Amadeus Voss left the company and the house. On the street he ran as though pursued, clasping his hands to his temples. He had pushed his derby hat far back. When he reached his room, he opened his box and drew out a package of letters. They were the stolen letters of the unknown woman F. He sat down by his lamp, and read with tense absorption and a burning forehead. It was not the first night that he had passed thus.
When Eva was alone with Christian, she asked: “Why did you bring that man with you?”
He laughed, and lifted her up in his arms, and carried her through many flights of rooms and out of light into darkness.
“The sea cries!” her lips said at his ear.
He prayed that all sounds might die out of the world except the thunder of the sea and that young voice at his ear. He prayed that those two might silence the disquiet that overcame him in her very embraces and made him, at the end of every ecstasy, yearn for its renewal.
That slender, passionate body throbbed toward him. Yet he heard the lamentation of an alien voice: What shall we do?
“Why did you bring this man?” Eva asked him far in the night, between sleep and sleep. “I cannot bear him. There is always sweat on his forehead. He comes from a sinister world.”
There was a bluish twilight in the room that came from the blue flame of a blue lamp, and a bluish darkness lay beyond the windows.
“Why don’t you answer me?” she urged, and raised herself, showing the pale face amid its wilderness of brown hair.
He had no answer for her. He feared the insufficiency of any explanation, as well as the replies that she would find.
“What is the meaning of it all? What ails you, dearest?” Eva drew him toward her, and clung to him, and kissed his eyes thirstily.
“I’ll ask him to avoid your presence,” said Christian. And suddenly he saw himself and Voss in the farm yard of Nettersheim, saw the kneeling men and maid servants, the old rusty lantern, the dead woman, and the carpenter who was measuring her for her coffin.
“Tell me what he means to you,” whispered Eva. “It seems to me suddenly as though you were gone. Where are you really? Tell me, dear friend.”
“You should have let me love you in those old days in Paris,” said Christian gently, and softly rested his cheek against her bosom, “in those days when Crammon and I came to you.”

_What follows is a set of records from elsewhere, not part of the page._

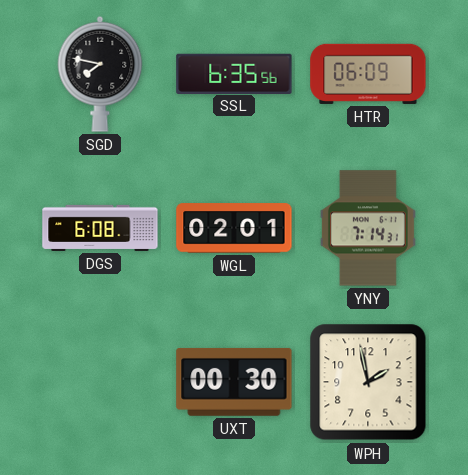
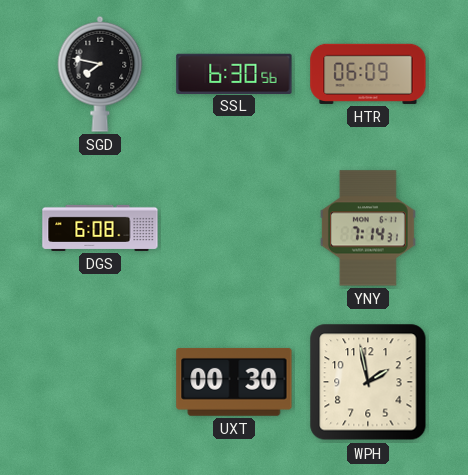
SSL: 6:35 -> 6:30
WGL: 02:01 -> none
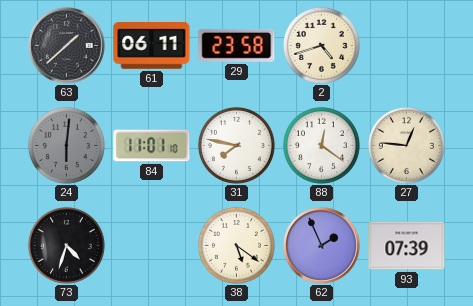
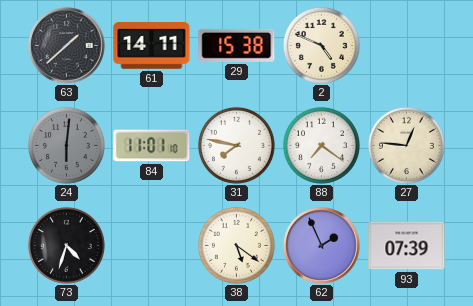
61: 06:11 -> 14:11
29: 23:58 -> 15:38
2: 4:42 -> 4:49
88: 12:21 -> 7:21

“Speak, only speak,” Eva breathed, seeking to hide the fright in her heart.
Her eyes gleamed, and her skin was like luminous white satin. In the darkness her face had a spiritualized thinness; the restrained charm of her gestures mastered the hour, and her smile was deep and intricate of meaning, and everything about her was play and mirroring and raptness and unexpected magic. Christian looked upon her.

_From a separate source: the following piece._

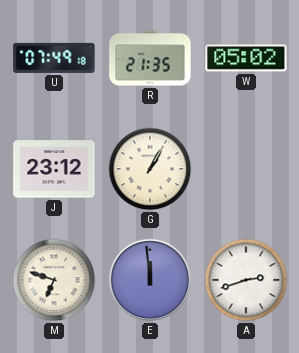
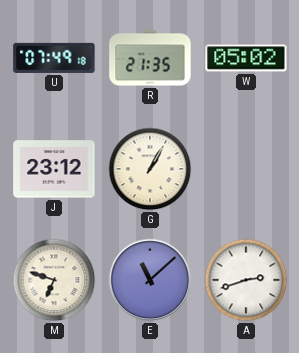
E: 11:59 -> 11:08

“Do you remember words that you once spoke to me?” he asked. “You said: ‘Love is an art like poetry or music, and he who does not understand that, finds no grace in love’s sight.’ Were not those your words?”

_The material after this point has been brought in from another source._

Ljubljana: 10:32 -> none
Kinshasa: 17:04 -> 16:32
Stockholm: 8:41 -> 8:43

“Yes, they were. Speak to me, my darling!”
He held her in his arms, and the life of her body, its warmth, its blood that was conscious of him, and its vibration that was toward him, made speech a little easier. “You see,” he said thoughtfully, and caressed her hand, “I have only enjoyed women. Nothing more. I have been ignorant of that love which is an art. It was so easy. They adored me, and I took no pains. They put no hindrances on my path, and so my foot passed over them. Not one demanded a fulfilment of me. They were happy enough if I was but contented. But you, Eva, you’re not satisfied with me. You look at me searchingly and watch me; and your vigil continues even at those moments when one floats beyond thought and knowledge. And it is because you are not satisfied with me. Or is that an error, a deception?”
“It is so very late,” said Eva, and, leaning her head back upon the pillows, she closed her eyes. She listened to the perished echo of her own voice, and the oppression of her heart almost robbed her of breath.